• [What you are asked to do] Return all the data exactly, keeping the pictures out.

Saved entries:
*** Block opens ***

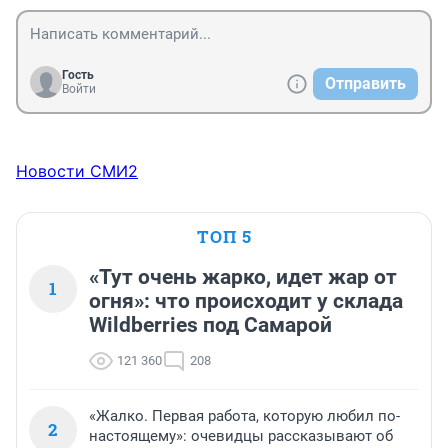
Гость
Отправить
Войти
Новости СМИ2
ТОП 5
«Тут очень жарко, идет жар от
1
огня»: что происходит у склада
Wildberries под Самарой
121 360
208
«Жалко. Первая работа, которую любил по-
2
настоящему»: очевидцы рассказывают об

*** Block closes ***

• [Response box]
Гость
Отправить
Войти
Новости СМИ2
ТОП 5
«Тут очень жарко, идет жар от
1
огня»: что происходит у склада
Wildberries под Самарой
121 360
208
«Жалко. Первая работа, которую любил по-
2
настоящему»: очевидцы рассказывают об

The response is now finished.